EXCERPTED RECORDS:
....

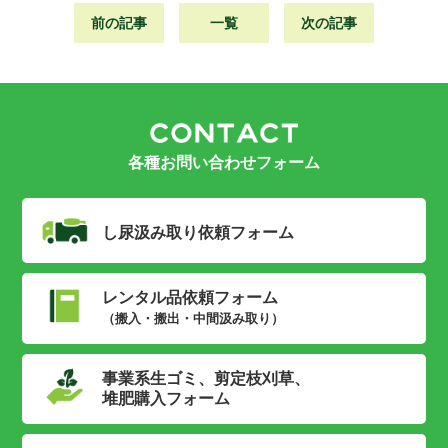
前の記事
一覧
次の記事
各種お問い合わせフォーム
し尿汲み取り
依頼フォーム
レンタル品依頼フォーム
（搬入・搬出・中間汲み取り）
事業系生ゴミ、剪定枝刈草、
堆肥購入フォーム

....

Line by line and exactly, write out the material above. Skip the pictures.

RESULT:
前の記事
一覧
次の記事
各種お問い合わせフォーム
し尿汲み取り
依頼フォーム
レンタル品依頼フォーム
（搬入・搬出・中間汲み取り）
事業系生ゴミ、剪定枝刈草、
堆肥購入フォーム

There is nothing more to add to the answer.